CZ, Prague: Karlin – A Touch of France by the Vltava – VIDEO
Karlin was established only 1817 as an official Prague burrough. It became a part of the so called Great Prague in 1922. Nevertheless, there are several important sights worth visiting. Surely take the time to explore the magnificent interior of the neo-Romanesque church of St. Cyril and Methodius. Its construction began 1854 and many important Czech artists including Josef Mánes, Josef Mocker and Frantisek Zenisek participated in its decoration. The church is still one of the largest ecclesiastical buildings in the country, but its size will only come to you when you enter it.
At the same time as the church, the Jewish Synagogue was built in Karlin (also in the neo-Romanesque style). Since its foundaition, the district was the center of the industry, and many factory and tradesmen were of Jewish origin. Today the synagogue is used by the Czechoslovak Hussite Church.
Baroque Invalidovna is another important monument, which stood there before the very beginning of the quarter.

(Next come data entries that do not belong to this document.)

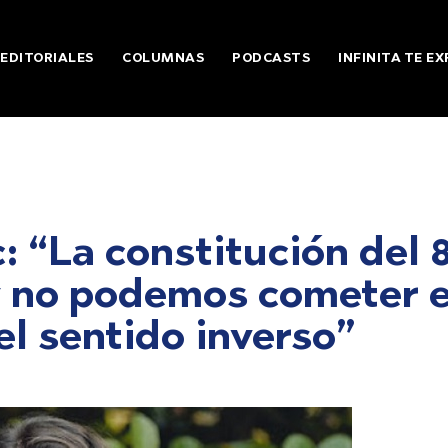
EDITORIALES
COLUMNAS
PODCASTS
INFINITA TE EX
: “La constitución del 
y no podemos cometer e
el sentido inverso”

Between 1731 and 1737, it was built in the style of the Paris Invalides, so that war veterans could live here. Last but not least, I have to mention the Negrelli's Railway Viaduct built in the middle of the 19th century. With a length of 1110 meters, it was the longest bridge of Europe until 1910. Today it undergoes extensive and very careful reconstruction, which will largely return to its original character.
But as I mentioned at the beginning, Karlin definitely is worth to visit because of the gastronomic experience. Here you will find several restaurants from the prestigious Michellin guide, including an excellent restaurant, café and bakery of Eska, where I find the best bread in Prague. You will always be able to taste it for free in the restaurant as a starter.
After a good meal and great coffee, you take a walk in the streets and parks, or walk through the pedestrian tunnel to Zizkov and go up to the monument on Vitkov hill, where you will have an unforgettable view of Prague besides the statue of Zizka.